Est-ce que nous ne confondons pas « risque » et « danger » ? Rappelons que le danger est un évènement qui peut causer un dommage alors que le risque est la probabilité de subir un dommage en fonction d’une exposition au danger. Ainsi un risque peut être faible, voire nul, même en présence d’un grand danger (exemple : un scalpel est très coupant donc dangereux pour un néophyte, mais manié par un chirurgien expérimenté, le risque est faible).
Le risque est donc une notion non mesurable avec précision. Selon qu’on est optimiste ou pessimiste, audacieux ou timoré, anxieux ou détendu…on va affecter une probabilité plus ou moins grande à chaque danger potentiel. Une bonne analyse de risque nécessite donc d’identifier de façon la plus exhaustive possible les dangers qui peuvent survenir, puis de leur affecter une probabilité objective de réalisation.
Or depuis quelques années les dangers qui nous entourent changent fréquemment et rapidement, nous ne les analysons pas très bien, nous avons l’impression de naviguer à vue, le flot quotidien d’informations (souvent de l’intox !) nécessaire à leur analyse est souvent anxiogène, et en conséquence nous ne savons pas affecter un bon niveau de probabilité à grand nombre de ces dangers. Nous affectons donc à ces dangers un mauvais niveau de probabilité, souvent plus élevé que justifié. Il y a alors une déconnection entre notre perception et la réalité.
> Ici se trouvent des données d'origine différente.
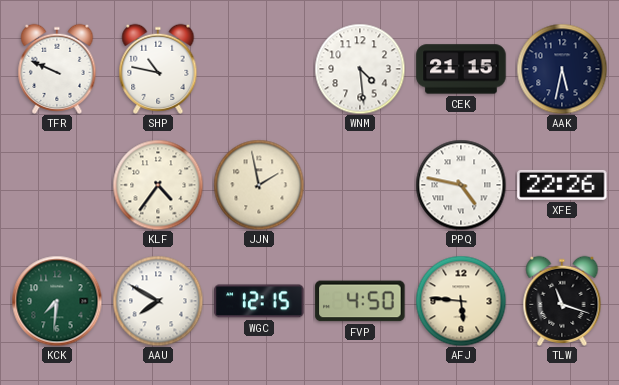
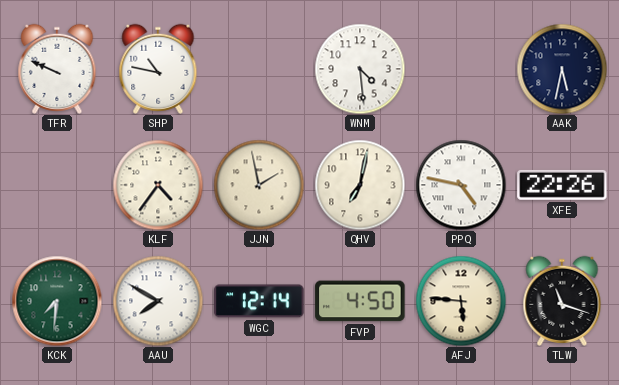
CEK: 21:15 -> none
QHV: none -> 7:02
WGC: 12:15 -> 12:14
La première analyse de ce fait a eu lieu lors de la première guerre en Iraq (1991) par l’armée américaine qui avait beaucoup de mal à identifier les ennemis qui les attaquaient : armée régulière ennemie, milices, formations militaires parareligieuses ou tribales, civils (hommes, femmes et enfants)… et parmi ces attaquants, les alliances étaient très instables, certains tantôt aux côtés des américains, tantôt contre. Ils ont défini cet environnement dans un concept appelé VUCA (Volatility, Uncertainty, Complexity et Ambiguity) et ont adopté des stratégies adaptées à cet environnement.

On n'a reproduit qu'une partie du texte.